_Directions:_
Filter the listing below, keeping every line that holds "packaging".

_Data extract:_
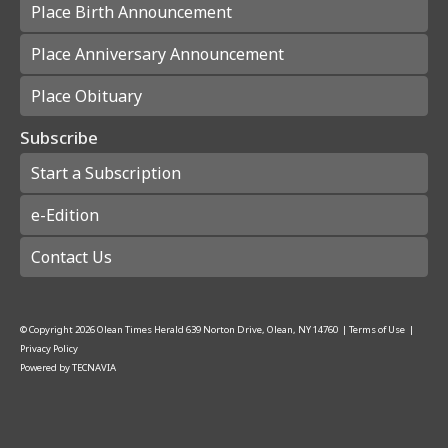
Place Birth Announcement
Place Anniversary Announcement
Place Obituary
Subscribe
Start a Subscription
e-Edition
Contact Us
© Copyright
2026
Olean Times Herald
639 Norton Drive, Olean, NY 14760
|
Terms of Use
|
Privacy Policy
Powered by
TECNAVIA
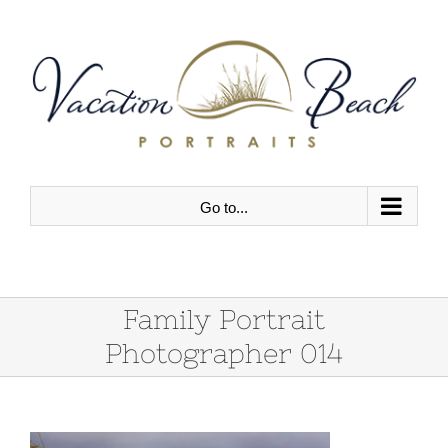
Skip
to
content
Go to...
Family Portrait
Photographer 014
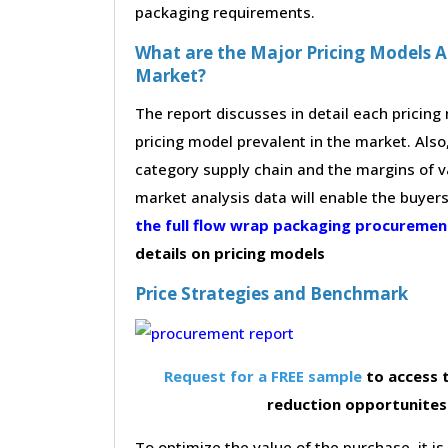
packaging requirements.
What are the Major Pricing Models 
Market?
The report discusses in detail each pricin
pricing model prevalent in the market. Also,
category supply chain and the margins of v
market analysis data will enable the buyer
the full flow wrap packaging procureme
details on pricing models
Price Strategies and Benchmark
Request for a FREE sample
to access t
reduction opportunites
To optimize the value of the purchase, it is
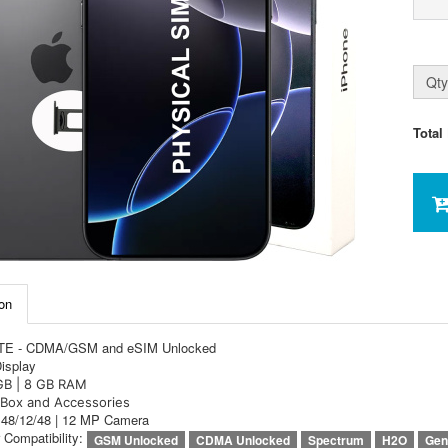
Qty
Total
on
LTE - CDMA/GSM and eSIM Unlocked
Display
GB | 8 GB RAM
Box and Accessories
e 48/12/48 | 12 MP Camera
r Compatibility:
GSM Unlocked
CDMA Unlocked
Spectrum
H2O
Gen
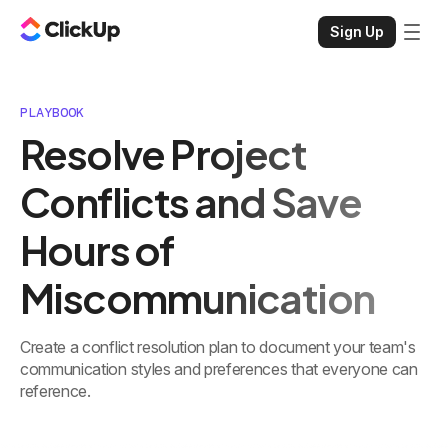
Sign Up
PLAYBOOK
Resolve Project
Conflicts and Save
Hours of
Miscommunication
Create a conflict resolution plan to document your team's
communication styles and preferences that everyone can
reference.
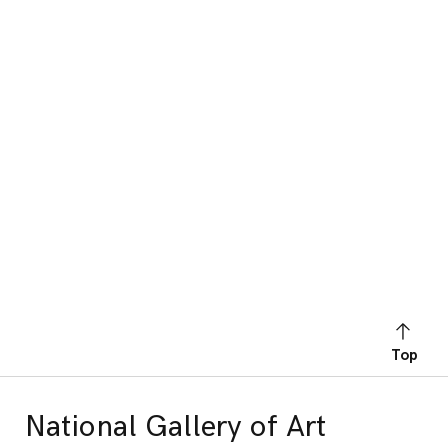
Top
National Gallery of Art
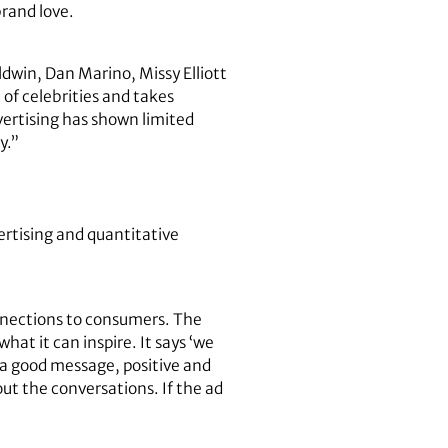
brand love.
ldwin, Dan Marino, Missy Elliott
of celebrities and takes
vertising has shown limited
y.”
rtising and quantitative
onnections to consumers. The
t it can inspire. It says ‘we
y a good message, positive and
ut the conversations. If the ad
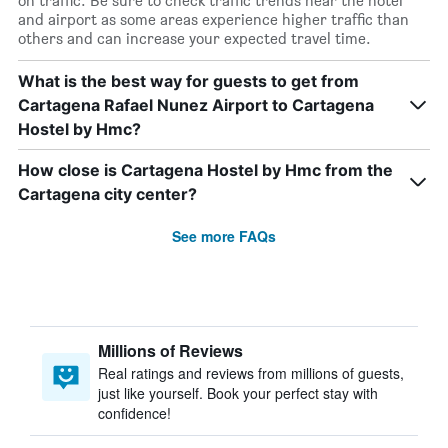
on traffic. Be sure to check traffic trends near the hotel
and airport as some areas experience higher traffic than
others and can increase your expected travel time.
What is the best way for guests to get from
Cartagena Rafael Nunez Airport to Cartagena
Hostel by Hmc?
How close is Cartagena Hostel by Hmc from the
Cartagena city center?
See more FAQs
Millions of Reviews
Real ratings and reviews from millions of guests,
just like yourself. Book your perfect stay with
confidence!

_Exercise result:_
packaging requirements.
the full flow wrap packaging procureme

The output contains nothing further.